A farmer in southern Oregon—who used a creek for irrigating his crops before it ran dry because an illegal pot farm siphoned off the water, all while the West deals with a climate-change-fueled drought—blames the state for not having enough inspectors to determine which cannabis farms claiming to be hemp really are growing hemp. He spoke on the condition he not be identified because he worries the cartels could retaliate against him.
The farmer also blames landowners for selling or leasing property to bad actors.
"If somebody walks onto your property with a suitcase with $100,000 in $20 bills, you kind of know they're not on the up and up. And if you take that money and allow them to do something on your land, you should probably anticipate that they're there to break the law," he said.
"Illegal cannabis operations in southern Oregon have been using our limited water supply, abusing local workers, threatening neighbors and negatively impacting businesses run by legal marijuana growers," said Golden, who pushed to get the measure and related funding on the agenda for the one-day special session.
Golden and two other lawmakers from southern Oregon, Representative Pam Marsh, D-Ashland, and Representative Lily Morgan, R-Grants Pass, previously said in a letter to Governor Kate Brown that workers on the illegal farms are subjected to "conditions approaching slavery."
Some are also being deprived of their promised wages.
A 27-year-old Argentinian man said in an interview Wednesday that he learned last August through a WhatsApp message group that workers were needed on a pot farm in southern Oregon. At the time, he was working on a pot farm in Humboldt County, California. He then went to the location near Cave Junction, Oregon, expecting to be paid $2,500 for three weeks of work.
He did 12-hour shifts under the hot sun tending the plants and slept in a tent. When three weeks were up, he and other workers went to the farm manager to get paid.
"He didn't even look at us. He got in his pickup truck and left," the worker, who is in the U.S. on a tourist visa, said. He spoke on the condition he not be named because of federal immigration laws.
When he called the manager, there was no answer. Another worker went to the farm for the wages but had a gun aimed at him.

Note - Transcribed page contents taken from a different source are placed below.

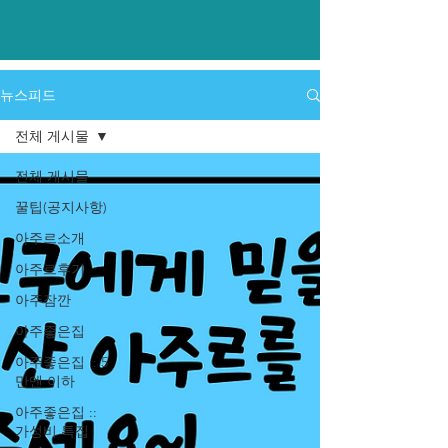
​뉴스피드
전체 게시물
전체 게시물
꿀팁(공지사항)
아주르소개
아주르후기
아주잠깐
아주좋은집
아주좋은집 :: 5
만엔 이하
아주좋은집 ::
가성비 특집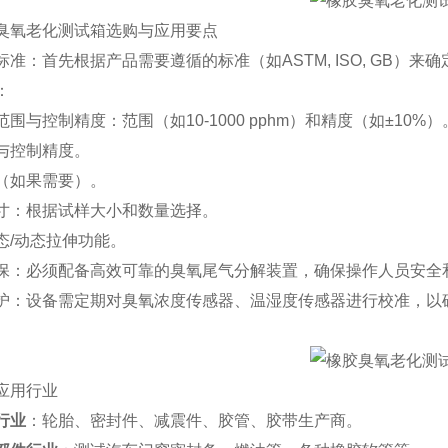
胶臭氧老化测试箱选购与应用要点
准：首先根据产品需要遵循的标准（如ASTM, ISO, GB）来
：
围与控制精度：范围（如10-1000 pphm）和精度（如±10%）
与控制精度。
（如果需要）。
寸：根据试样大小和数量选择。
态/动态拉伸功能。
保：必须配备高效可靠的臭氧尾气分解装置，确保操作人员安全
护：设备需定期对臭氧浓度传感器、温湿度传感器进行校准，以
应用行业
行业
：轮胎、密封件、减震件、胶管、胶带生产商。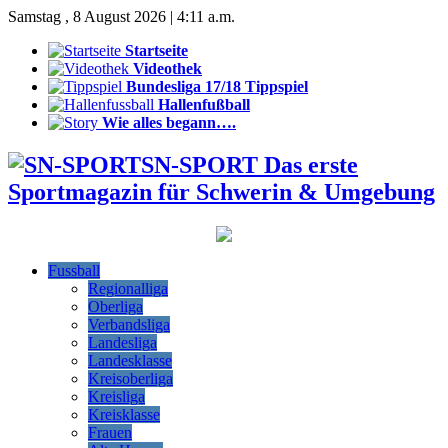
Samstag , 8 August 2026 | 4:11 a.m.
Startseite
Videothek
Bundesliga 17/18 Tippspiel
Hallenfußball
Wie alles begann….
SN-SPORT Das erste
Sportmagazin für Schwerin & Umgebung
Fussball
Regionalliga
Oberliga
Verbandsliga
Landesliga
Landesklasse
Kreisoberliga
Kreisliga
Kreisklasse
Frauen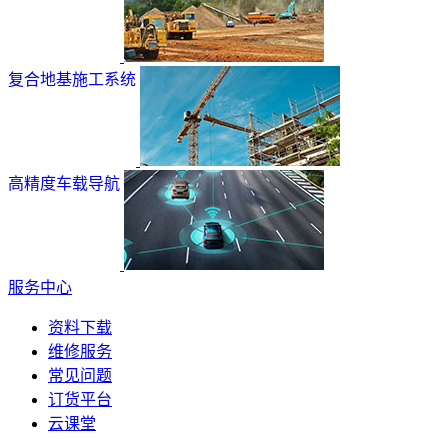
复合地基施工系统
高精度车载导航
服务中心
资料下载
维修服务
常见问题
订货平台
云课堂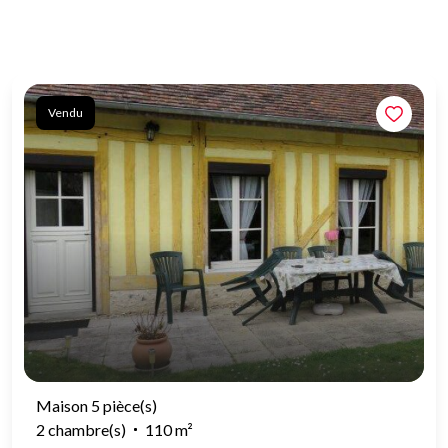
Vendu
Maison 5 pièce(s)
2 chambre(s)
110 m²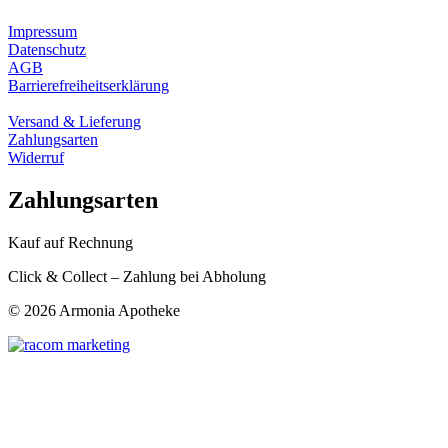
Impressum
Datenschutz
AGB
Barrierefreiheitserklärung
Versand & Lieferung
Zahlungsarten
Widerruf
Zahlungsarten
Kauf auf Rechnung
Click & Collect – Zahlung bei Abholung
©
2026 Armonia Apotheke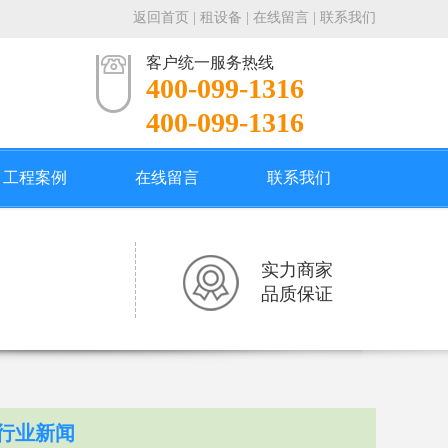
返回首页
|
租设备
|
在线留言
|
联系我们
客户统一服务热线
400-099-1316
400-099-1316
工程案例
在线留言
联系我们
实力商家
品质保证
行业新闻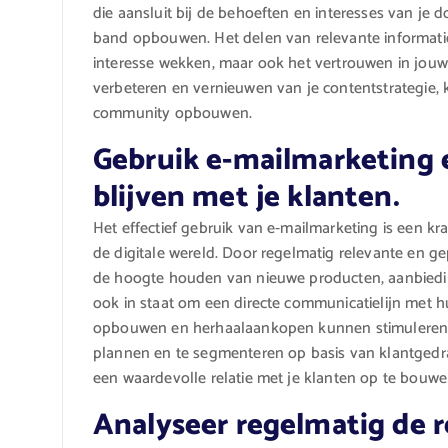
die aansluit bij de behoeften en interesses van je
band opbouwen. Het delen van relevante informatie, 
interesse wekken, maar ook het vertrouwen in jouw
verbeteren en vernieuwen van je contentstrategie, 
community opbouwen.
Gebruik e-mailmarketing e
blijven met je klanten.
Het effectief gebruik van e-mailmarketing is een kra
de digitale wereld. Door regelmatig relevante en ge
de hoogte houden van nieuwe producten, aanbieding
ook in staat om een ​​directe communicatielijn met
opbouwen en herhaalaankopen kunnen stimuleren. 
plannen en te segmenteren op basis van klantgedra
een waardevolle relatie met je klanten op te bouwe
Analyseer regelmatig de re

"The truth is, I'm very disappointed and I don't understand why they were that way with me when I was respectful and I worked all the hours they asked of me," the man said over the phone from Florida, where he was trying to find temporary work before flying home for Christmas.

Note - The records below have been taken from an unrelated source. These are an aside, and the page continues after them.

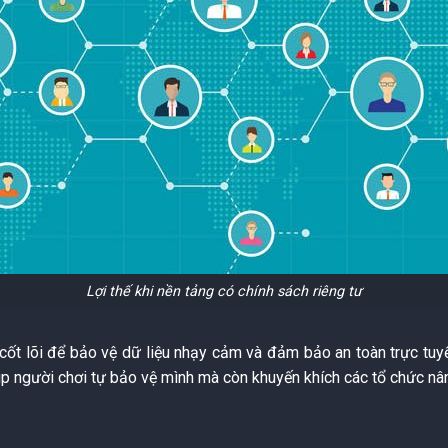
Lợi thế khi nền tảng có chính sách riêng tư
cốt lõi để bảo vệ dữ liệu nhạy cảm và đảm bảo an toàn trực tuyến
iúp người chơi tự bảo vệ mình mà còn khuyến khích các tổ chức nâ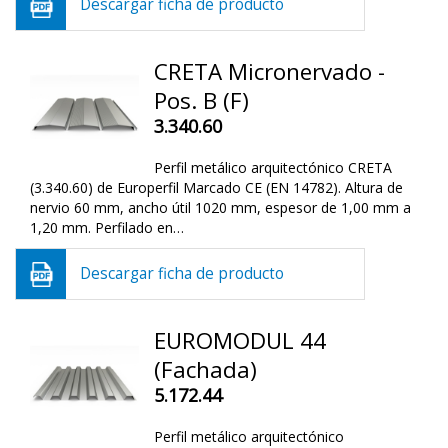
Descargar ficha de producto
CRETA Micronervado -
Pos. B (F)
3.340.60
Perfil metálico arquitectónico CRETA
(3.340.60) de Europerfil Marcado CE (EN 14782). Altura de
nervio 60 mm, ancho útil 1020 mm, espesor de 1,00 mm a
1,20 mm. Perfilado en…
Descargar ficha de producto
EUROMODUL 44
(Fachada)
5.172.44
Perfil metálico arquitectónico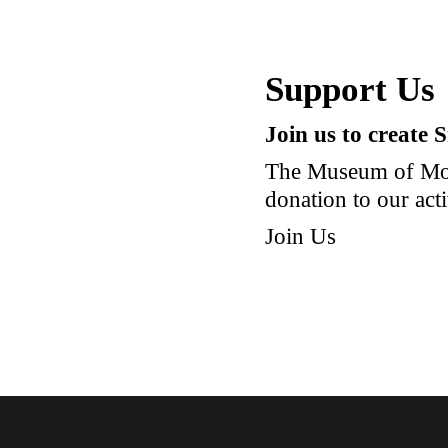
Support Us
Join us to create 
The Museum of Mod
donation to our acti
Join Us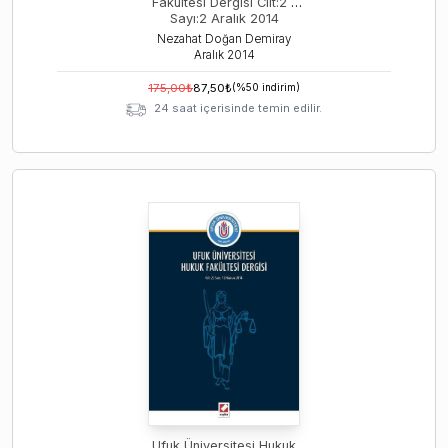
Fakültesi Dergisi Cilt:2 –
Sayı:2 Aralık 2014
Nezahat Doğan Demiray
Aralık
2014
175,00
₺
87,50
₺
(%
50
indirim)
24 saat içerisinde temin edilir.
Ufuk Üniversitesi Hukuk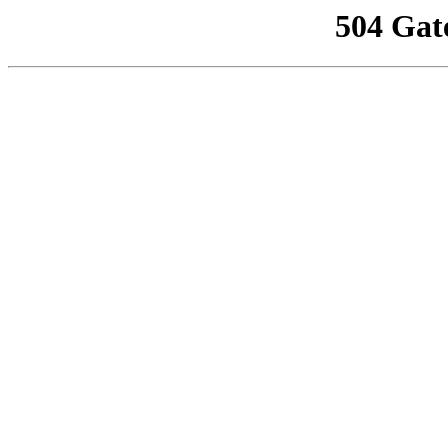
504 Gat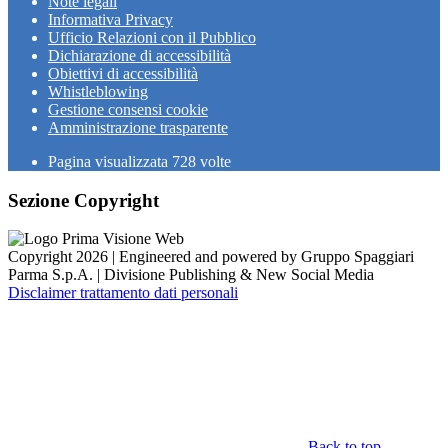
Note legali
Informativa Privacy
Ufficio Relazioni con il Pubblico
Dichiarazione di accessibilità
Obiettivi di accessibilità
Whistleblowing
Gestione consensi cookie
Amministrazione trasparente
Pagina visualizzata
728
volte
Sezione Copyright
Copyright 2026 | Engineered and powered by Gruppo Spaggiari
Parma S.p.A. | Divisione Publishing & New Social Media
Disclaimer trattamento dati personali
Back to top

The bill passed by the Legislature Monday, and the proceeds will be administered by the Oregon Criminal Justice Commission.
Sheriff's offices and other law enforcement that apply for the grants will have to work with community-based organizations to deal with the labor trafficking, said Morgan, the lawmaker. Of the $25 million, $5 million is dedicated to enforcing water rights.
Several bills coming in the 2022 legislative session will address further needs, she said.
The Associated Press contributed to this report.